There are three main surgical approaches, and the right one depends on the degree of curvature and the quality of your erections.
Plication (Shortening Procedures)
Plication works by placing stitches on the longer side of the penis to straighten it. It’s a fast, minimally invasive procedure best suited for men with mild to moderate curvature (typically under 60 to 70 degrees) and good erectile function. Compared to more complex surgeries, plication results in less perceived loss of rigidity and sensation. The trade-off is some degree of penile shortening on the longer side, which most men notice but many find acceptable given the simplicity and lower complication rate.
Recovery is quick. Most men return to work and normal activities within two to three days. Sexual activity of any kind, including masturbation, needs to wait a full six weeks.

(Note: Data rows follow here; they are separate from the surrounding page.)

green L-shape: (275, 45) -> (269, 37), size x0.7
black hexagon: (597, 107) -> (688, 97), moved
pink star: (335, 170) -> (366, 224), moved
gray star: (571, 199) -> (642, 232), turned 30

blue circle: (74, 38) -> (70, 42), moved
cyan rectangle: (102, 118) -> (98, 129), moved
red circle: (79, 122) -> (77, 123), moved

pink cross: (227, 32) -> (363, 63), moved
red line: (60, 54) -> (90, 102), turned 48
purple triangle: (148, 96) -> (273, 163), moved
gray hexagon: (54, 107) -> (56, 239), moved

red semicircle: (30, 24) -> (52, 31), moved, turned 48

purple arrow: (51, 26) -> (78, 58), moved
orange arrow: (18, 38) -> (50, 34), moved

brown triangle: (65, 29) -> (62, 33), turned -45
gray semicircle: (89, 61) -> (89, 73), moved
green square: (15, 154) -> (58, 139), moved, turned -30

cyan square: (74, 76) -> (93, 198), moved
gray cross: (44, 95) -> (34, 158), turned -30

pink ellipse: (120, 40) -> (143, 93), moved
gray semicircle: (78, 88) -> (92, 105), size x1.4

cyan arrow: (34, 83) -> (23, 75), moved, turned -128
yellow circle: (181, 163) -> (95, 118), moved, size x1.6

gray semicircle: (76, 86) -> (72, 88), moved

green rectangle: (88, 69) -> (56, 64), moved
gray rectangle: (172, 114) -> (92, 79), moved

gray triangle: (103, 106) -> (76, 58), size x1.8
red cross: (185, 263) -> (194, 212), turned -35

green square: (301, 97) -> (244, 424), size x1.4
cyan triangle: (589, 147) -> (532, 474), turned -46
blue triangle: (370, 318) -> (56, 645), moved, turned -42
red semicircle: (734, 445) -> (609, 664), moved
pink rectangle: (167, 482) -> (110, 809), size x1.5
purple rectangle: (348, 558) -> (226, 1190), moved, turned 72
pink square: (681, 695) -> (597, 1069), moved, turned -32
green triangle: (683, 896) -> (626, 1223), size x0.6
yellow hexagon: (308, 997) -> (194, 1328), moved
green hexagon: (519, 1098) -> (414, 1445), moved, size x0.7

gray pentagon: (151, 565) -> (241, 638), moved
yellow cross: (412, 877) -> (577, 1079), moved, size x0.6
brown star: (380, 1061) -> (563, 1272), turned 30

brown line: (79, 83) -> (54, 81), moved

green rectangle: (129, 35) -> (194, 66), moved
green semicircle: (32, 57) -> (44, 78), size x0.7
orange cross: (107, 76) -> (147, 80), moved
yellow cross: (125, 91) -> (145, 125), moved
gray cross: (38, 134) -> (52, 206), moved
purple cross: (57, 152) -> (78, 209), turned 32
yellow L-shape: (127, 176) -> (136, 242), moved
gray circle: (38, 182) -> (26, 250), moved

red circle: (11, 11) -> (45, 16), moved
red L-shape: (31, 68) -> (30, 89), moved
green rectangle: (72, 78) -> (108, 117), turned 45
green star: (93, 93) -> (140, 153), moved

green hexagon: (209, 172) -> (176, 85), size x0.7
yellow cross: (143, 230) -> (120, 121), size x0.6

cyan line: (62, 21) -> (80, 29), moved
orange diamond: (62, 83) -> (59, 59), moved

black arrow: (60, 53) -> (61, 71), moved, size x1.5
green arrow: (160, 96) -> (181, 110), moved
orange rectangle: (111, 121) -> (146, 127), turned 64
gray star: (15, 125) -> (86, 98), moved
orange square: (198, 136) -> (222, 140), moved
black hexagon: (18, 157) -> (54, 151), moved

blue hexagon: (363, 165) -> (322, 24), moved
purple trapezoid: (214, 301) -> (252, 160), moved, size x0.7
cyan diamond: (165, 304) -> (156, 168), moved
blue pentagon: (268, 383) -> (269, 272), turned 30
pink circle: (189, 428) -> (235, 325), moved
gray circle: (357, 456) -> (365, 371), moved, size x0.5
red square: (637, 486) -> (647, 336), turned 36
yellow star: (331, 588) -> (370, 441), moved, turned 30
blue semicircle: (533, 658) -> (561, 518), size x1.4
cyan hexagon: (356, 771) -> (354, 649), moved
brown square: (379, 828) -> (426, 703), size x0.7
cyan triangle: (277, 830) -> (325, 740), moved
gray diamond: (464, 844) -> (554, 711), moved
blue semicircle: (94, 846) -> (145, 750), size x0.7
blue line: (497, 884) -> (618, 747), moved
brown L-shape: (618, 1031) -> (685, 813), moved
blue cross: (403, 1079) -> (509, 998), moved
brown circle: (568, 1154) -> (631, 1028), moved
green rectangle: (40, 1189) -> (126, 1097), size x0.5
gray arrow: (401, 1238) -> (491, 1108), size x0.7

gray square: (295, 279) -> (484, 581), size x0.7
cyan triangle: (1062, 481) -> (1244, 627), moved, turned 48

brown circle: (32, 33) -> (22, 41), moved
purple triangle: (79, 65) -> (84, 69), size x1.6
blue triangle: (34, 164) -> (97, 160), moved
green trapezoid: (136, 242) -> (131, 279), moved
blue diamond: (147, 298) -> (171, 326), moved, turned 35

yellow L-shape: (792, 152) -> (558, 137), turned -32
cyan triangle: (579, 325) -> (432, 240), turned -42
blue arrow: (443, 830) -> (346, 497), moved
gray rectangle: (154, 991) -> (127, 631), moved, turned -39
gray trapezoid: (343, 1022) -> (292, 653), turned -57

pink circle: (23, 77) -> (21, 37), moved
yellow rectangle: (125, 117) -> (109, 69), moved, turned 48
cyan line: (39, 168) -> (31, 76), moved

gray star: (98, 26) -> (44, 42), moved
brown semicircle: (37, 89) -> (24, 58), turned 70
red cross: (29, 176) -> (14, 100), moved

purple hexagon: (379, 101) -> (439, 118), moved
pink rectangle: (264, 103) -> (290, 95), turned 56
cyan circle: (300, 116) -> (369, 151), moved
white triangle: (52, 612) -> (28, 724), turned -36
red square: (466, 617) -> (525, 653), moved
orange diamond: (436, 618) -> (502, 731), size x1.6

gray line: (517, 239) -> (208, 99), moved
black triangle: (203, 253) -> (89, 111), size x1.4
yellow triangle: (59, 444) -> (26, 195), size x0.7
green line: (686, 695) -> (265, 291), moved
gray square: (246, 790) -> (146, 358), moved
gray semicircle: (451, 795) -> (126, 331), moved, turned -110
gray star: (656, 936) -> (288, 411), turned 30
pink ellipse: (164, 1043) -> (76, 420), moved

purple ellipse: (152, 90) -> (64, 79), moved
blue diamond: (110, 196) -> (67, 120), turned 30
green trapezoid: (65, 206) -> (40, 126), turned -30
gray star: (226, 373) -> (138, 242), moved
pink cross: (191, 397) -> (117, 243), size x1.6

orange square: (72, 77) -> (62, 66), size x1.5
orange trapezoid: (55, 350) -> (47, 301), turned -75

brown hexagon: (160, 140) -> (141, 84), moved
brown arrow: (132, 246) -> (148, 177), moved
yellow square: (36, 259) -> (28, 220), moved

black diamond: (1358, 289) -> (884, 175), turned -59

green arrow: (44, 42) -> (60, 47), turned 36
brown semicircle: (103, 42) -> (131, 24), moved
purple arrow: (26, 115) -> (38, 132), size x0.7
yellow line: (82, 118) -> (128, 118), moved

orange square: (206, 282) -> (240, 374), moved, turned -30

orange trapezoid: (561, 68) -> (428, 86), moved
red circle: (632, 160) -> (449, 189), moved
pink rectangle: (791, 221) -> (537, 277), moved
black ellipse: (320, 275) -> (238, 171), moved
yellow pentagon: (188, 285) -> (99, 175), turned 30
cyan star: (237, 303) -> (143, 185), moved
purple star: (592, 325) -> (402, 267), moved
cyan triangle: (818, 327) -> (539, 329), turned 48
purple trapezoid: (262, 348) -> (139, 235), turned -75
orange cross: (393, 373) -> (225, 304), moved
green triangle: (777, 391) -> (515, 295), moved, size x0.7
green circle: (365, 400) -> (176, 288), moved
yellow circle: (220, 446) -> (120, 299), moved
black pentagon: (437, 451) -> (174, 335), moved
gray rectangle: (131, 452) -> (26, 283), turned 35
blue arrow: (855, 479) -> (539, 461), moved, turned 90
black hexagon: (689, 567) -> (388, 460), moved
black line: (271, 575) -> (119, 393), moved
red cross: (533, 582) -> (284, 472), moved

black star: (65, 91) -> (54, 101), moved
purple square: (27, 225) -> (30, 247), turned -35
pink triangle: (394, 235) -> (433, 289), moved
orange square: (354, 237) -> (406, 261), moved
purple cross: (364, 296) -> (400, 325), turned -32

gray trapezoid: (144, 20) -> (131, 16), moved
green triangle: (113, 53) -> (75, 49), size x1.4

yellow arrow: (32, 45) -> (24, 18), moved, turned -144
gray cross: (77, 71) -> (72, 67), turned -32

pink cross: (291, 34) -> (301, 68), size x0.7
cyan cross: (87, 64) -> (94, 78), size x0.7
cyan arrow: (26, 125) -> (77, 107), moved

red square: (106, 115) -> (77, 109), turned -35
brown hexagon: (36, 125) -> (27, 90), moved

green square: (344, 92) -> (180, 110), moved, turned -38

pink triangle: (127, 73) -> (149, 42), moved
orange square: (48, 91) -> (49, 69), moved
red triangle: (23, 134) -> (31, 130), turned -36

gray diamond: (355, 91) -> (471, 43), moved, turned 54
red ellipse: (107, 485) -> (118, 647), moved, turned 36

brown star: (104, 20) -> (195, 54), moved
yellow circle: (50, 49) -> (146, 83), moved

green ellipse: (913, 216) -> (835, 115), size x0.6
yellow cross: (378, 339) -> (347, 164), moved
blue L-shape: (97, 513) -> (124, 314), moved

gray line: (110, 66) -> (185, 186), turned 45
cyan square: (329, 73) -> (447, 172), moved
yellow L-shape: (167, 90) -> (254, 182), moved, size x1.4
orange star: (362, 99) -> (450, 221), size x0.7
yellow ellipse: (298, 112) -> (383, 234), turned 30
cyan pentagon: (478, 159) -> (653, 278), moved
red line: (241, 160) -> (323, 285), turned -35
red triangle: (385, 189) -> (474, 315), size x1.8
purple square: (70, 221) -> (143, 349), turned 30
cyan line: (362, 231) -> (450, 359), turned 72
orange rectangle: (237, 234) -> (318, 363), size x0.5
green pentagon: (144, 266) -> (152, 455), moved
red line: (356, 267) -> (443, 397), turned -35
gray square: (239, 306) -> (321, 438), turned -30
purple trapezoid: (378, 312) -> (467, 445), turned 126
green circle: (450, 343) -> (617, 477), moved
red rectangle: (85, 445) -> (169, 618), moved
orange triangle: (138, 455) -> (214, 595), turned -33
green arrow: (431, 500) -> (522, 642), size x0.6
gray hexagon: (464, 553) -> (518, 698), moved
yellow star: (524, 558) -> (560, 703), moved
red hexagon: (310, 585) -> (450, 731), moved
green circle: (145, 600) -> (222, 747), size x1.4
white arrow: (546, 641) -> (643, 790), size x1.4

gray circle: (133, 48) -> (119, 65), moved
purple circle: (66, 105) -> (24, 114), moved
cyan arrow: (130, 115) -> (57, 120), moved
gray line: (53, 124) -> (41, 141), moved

Plaque Incision and Grafting
For more severe curvatures or complex deformities like hourglass narrowing, the surgeon cuts into or removes the plaque and patches the gap with a graft. This allows correction without shortening the longer side of the penis. However, comparative studies show that men who undergo grafting are more likely to experience loss of rigidity, reduced sensation, and difficulty with intercourse afterward compared to those who have plication. This approach is typically reserved for men with significant curvature who still have strong natural erections, since the procedure itself can affect erectile function.
Penile Implant
When Peyronie’s disease coexists with significant erectile dysfunction, a penile implant can address both problems at once. An inflatable prosthesis straightens the penis when inflated and can be combined with plication for curvatures between 30 and 90 degrees. Some surgeons use a technique called penile modeling, which involves manually bending the penis over the inflated implant to break through the plaque, though this carries a small risk of urethral injury and some clinicians consider it unreliable.
How Curvature Is Measured
Accurate measurement matters because it determines which treatments are appropriate. The gold standard is photographic documentation during a full erection. You can do this at home by photographing a natural erection from multiple angles (top, side, and base), which many urologists prefer as a starting point. In the office, an injection of a medication that triggers an erection gives the doctor a controlled, reproducible measurement. The European Association of Urology considers the injection method superior because it produces an erection comparable to or better than what occurs during arousal, giving a more accurate picture of the true curvature.
Choosing the Right Approach
The treatment path depends on a few key factors: whether the disease is still active or has stabilized, how severe the curvature is, whether you can achieve and maintain erections, and how much the condition interferes with intercourse or causes distress. During the active phase, the priority is pain control and monitoring. Once stable, the choice between traction, injection therapy, and surgery comes down to the degree of curvature and your erectile function.
Men with mild curvature that doesn’t prevent intercourse may not need any intervention at all. For moderate curvature with good erections, traction or plication offers a straightforward path. Severe curvature with good erections points toward grafting. And when erectile dysfunction is already in the picture, an implant addresses both issues simultaneously. Each option involves trade-offs between correction, sensation, length, and recovery, so the decision is highly individual.